I just have to bragg and rave a little on Balen.

We have been having some really great training sessions these last couple days, and today was the best so far but first I have to say *thank you* to everyone who has answered my training questions and given me advice and support. I must say, the "clicker" has made a world of difference and I love using it and since I started using more positive reinforcement for the behaviors that I do want, and stopped "correcting" when I dont get exactly what I want, he has become so much more enthusiastic about our smaller training sessions. 

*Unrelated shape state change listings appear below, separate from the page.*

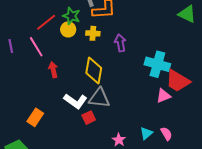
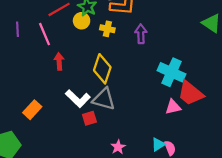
purple arrow: (120, 43) -> (141, 34), moved
cyan triangle: (146, 133) -> (158, 145), moved

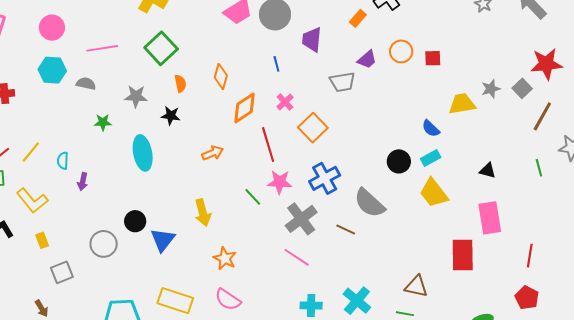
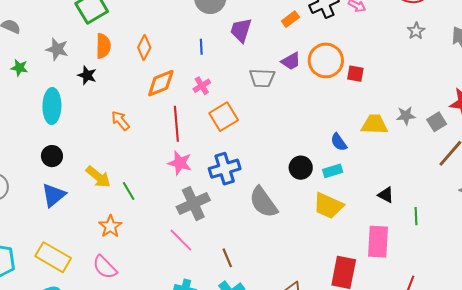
orange circle: (401, 51) -> (326, 60), size x1.5
orange semicircle: (180, 84) -> (103, 46), size x1.4
orange arrow: (213, 153) -> (120, 121), turned -120
green line: (539, 168) -> (416, 216), moved
yellow trapezoid: (434, 193) -> (328, 206), turned -40
green line: (253, 197) -> (129, 191), moved
yellow arrow: (203, 213) -> (98, 177), turned -48
black circle: (135, 221) -> (52, 156), moved
brown line: (346, 230) -> (227, 258), moved, turned 30

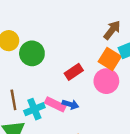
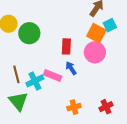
red rectangle: (74, 72) -> (66, 46), turned -49
blue arrow: (70, 104) -> (71, 68), moved, turned -136

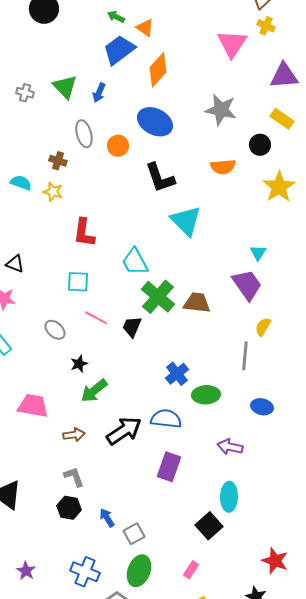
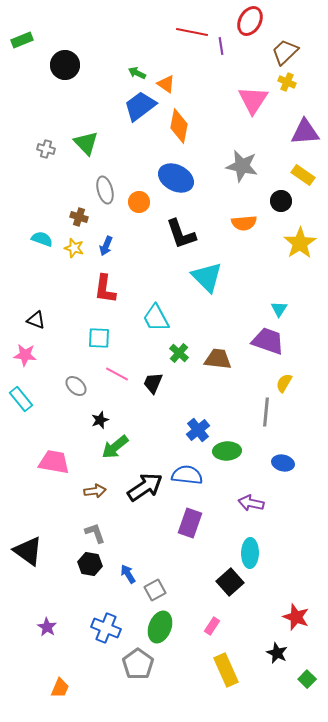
orange diamond: (158, 70) -> (179, 126), turned -32
blue arrow: (99, 93) -> (106, 246), moved
purple trapezoid: (247, 285) -> (268, 341), turned -36
green cross: (158, 297) -> (179, 353), size x0.6

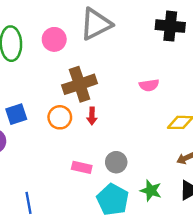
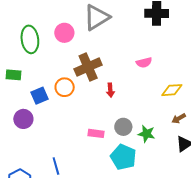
red arrow: (92, 116) -> (110, 90), moved
orange circle: (60, 117) -> (65, 87), moved
green star: (151, 191) -> (146, 134), moved

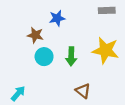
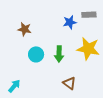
blue star: (57, 18) -> (70, 22), moved
brown star: (35, 35) -> (25, 29), moved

His sits and downs are so fast and snappy, and he rarely breaks eye contact with me (unless I drop a treat lol) When I put him in a down/stay or sit/stay (we are phasing out the word "stay" now too,) I can walk all the way across my yard and down my driveway and when I call him to come, he hauls butt and comes to sliding stop right in front of me, keeping eye contact the whole time. We've been working on the "heel" from that position, and he's gotten pretty good in just two sessions. 


We've also been building "toy" drive. Thanks Magwart for your story about the kitchen towel, it gave me the idea to use an old sweater instead of a tug toy to start out, and we went from there. Now he loves his tug so much that I can use it to reward the end of a training session. 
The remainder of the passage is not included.